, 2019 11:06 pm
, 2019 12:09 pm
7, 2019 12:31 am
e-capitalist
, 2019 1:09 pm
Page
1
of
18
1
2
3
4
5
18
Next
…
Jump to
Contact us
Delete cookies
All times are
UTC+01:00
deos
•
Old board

--

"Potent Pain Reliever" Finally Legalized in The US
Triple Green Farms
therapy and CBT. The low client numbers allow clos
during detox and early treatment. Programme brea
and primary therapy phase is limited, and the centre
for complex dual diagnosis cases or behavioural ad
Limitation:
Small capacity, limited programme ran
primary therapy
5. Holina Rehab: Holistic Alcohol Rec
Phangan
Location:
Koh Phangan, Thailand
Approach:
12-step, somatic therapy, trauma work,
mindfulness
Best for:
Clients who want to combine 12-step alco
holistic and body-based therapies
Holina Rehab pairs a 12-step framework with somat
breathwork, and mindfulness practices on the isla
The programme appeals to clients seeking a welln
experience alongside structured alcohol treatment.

Work instructions:
Filter the records for lines holding the string "step". Copy each one.

Task answer:
12-step, somatic therapy, trauma work,
Clients who want to combine 12-step alco
Holina Rehab pairs a 12-step framework with somat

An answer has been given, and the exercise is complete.